I think your understanding of the University of Michigan’s finances is flawed. Michigan has the 9th largest endowment of any school, public or private, at just over $10 billion. It was weaned away from substantial legislative appropriations a generation or more ago, beginning in the 1970s when the U.S. auto industry was in a deep crisis, leaving a huge adverse impact on the State of Michigan’s tax revenues. State appropriations to the university never really recovered–they now stand at less than 5% of the university’s total operating budget-- so the university had to find other ways to fund itself. Together with the University of Virginia, Michigan has over the last 30-40 years pioneered a public/private hybrid model, building up a huge endowment, building its research capacity to the point that it now has total research expenditures of $1.3 billion annually, most of it externally funded (second only to Johns Hopkins, a special case because JHU gets to count the Applied Physics Laboratory, a very large research lab generously funded by DOD and NASA but administered by JHU), and increasing the percentage of OOS and international students in its student body, most of them full-pays at tuition rates similar to those charged by elite private colleges and universities. Recent entering classes at Michigan have been a shade over 40% OOS and international. As a consequence, notwithstanding relatively paltry contributions from the state, the University of Michigan’s finances have never been in better shape. It is one of a handful of public universities that meets 100% of need for 100% of state residents with demonstrated need, and it is now committed to a goal of meeting 100% of need for OOS students as well, something it will be able to accomplish once it completes its current $4 billion capital campaign—the largest in the history of public higher education—which will further swell the size of its endowment. As of November, 2014, one year into the capital campaign, the university had raised $2.5 billion in new gifts and pledges, well on its way to meeting or exceeding its ambitious goal.

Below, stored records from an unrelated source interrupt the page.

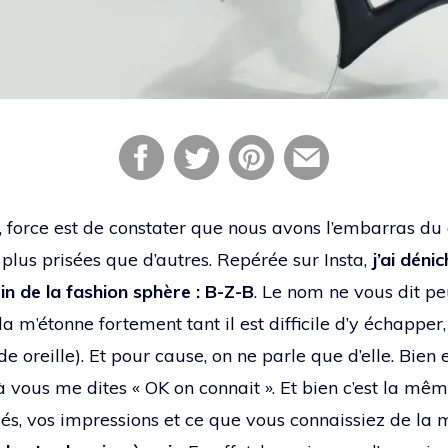
 force est de constater que nous avons l’embarras du 
 plus prisées que d’autres. Repérée sur Insta,
j’ai déni
in de la fashion sphère : B-Z-B
. Le nom ne vous dit p
a m’étonne fortement tant il est difficile d’y échapper
de oreille). Et pour cause, on ne parle que d’elle. Bien 
à vous me dites « OK on connait ». Et bien c’est la mê
és, vos impressions et ce que vous connaissiez de la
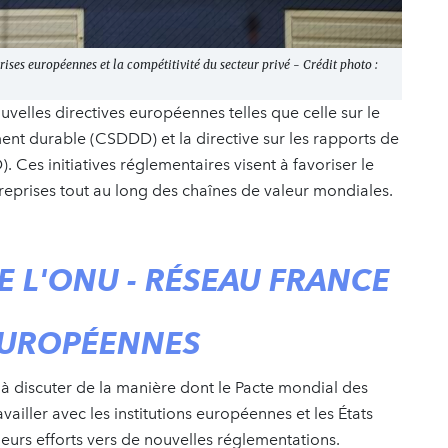
ises européennes et la compétitivité du secteur privé - Crédit photo :
elles directives européennes telles que celle sur le
nt durable (CSDDD) et la directive sur les rapports de
Ces initiatives réglementaires visent à favoriser le
prises tout au long des chaînes de valeur mondiales.
E L'ONU - RÉSEAU FRANCE
 EUROPÉENNES
à discuter de la manière dont le Pacte mondial des
ailler avec les institutions européennes et les États
eurs efforts vers de nouvelles réglementations.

Not to pick on Illinois, but the contrast is striking. At $2.3 billion, the University of Illinois’ system-wide endowment is less than 1/4 the size of Michigan’s, for a 3-campus system with 60% more students than the University of Michigan. UIUC meets full need for only 10.8% of its students with demonstrated need, according to its latest Common Data Set. and on average only 64% of need is met. These are markers of a much more resource-constrained environment.
There are many reasons public universities don’t do as well as privates in the US News rankings, not least because those rankings reward a high cost-per-student educational model which punishes publics for the economies of scale they can achieve. Note also that the metrics US News uses have been revised repeatedly since the 1980s. But the suggestion that the University of Michigan has fallen in the US News rankings because of state budget cuts and faltering finances is just wildly off-base; nothing could be further from the truth.